La prédication du pasteur Philippe Aubert a recentré les enseignements de cette journée sur ce qui a toujours constitué l’essentiel pour Albert Schweitzer : « Ne vous inquiétez pas pour votre vie de ce que vous mangerez, ni pour votre corps de quoi vous le vêtirez... Cherchez d’abord le Royaume et sa justice, et tout cela vous sera donné par surcroît. Ne vous inquiétez donc pas du lendemain : demain s’inquiétera de lui-même. À chaque jour suffit sa peine. » (Mat 6,25-34). Seul compte et comptera l’amour partagé avec tous les hommes et tous peuples de la terre, car Dieu comblera ceux qui se consacrent à cette cause qui est la sienne. La mission ne consiste en rien d’autre que de travailler sans calculer et sans désemparer à faire advenir ce royaume où tous les hommes se reconnaissent et se comportent comme des frères.
Cette journée, qui a rassemblé cent vingt personnes pour la table ronde et plus de deux cents pour le culte, a été vécue comme une grande fête multiculturelle, aussi riche que chatoyante. La communauté protestante camerounaise a offert un repas plantureux et succulent à base de produits de son pays, a donné une chaleureuse représentation de danses durant une bonne partie de l’après-midi, puis a apporté une contribution originale à la célébration liturgique. Et toute l’assemblée a goûté avec recueillement et bonheur les polyphonies de la chorale des paroisses malgaches de Strasbourg et de Mulhouse, ainsi que le cantique de la chorale des temples St-Jean et St-Étienne. Si la projection du film « Il est minuit, docteur Schweitzer » a déçu certains spectateurs, c’est non seulement parce qu’il date, mais surtout parce que son héros a été infiniment plus grand que ce qui en a été rapporté...
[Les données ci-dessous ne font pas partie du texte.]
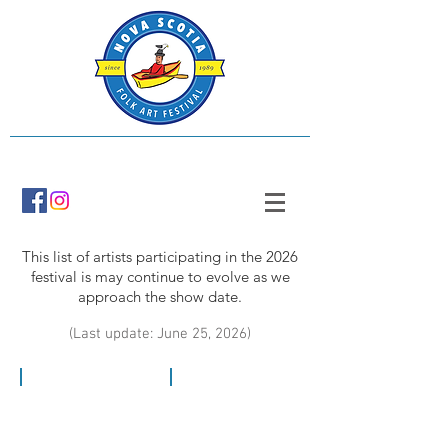
This list of artists participating in the 2026
festival is may continue to evolve as we
approach the show date.
(Last update: June 25, 2026)
Stacy Ackroyd
The Ark Bridgewater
Il est réjouissant que de nombreux croyants demeurent attachés à l’idée de faire rayonner l’évangile dans le monde, et l’équipe qui a organisé cette rencontre a été heureuse de voir que ses efforts d’imagination et d’organisation ont été fructueux au bénéfice de la mission qui se poursuit sous de nouvelles formes. C’est avec gratitude qu’elle accueillera dès maintenant les suggestions des uns et des autres pour la Journée missionnaire de l’an prochain.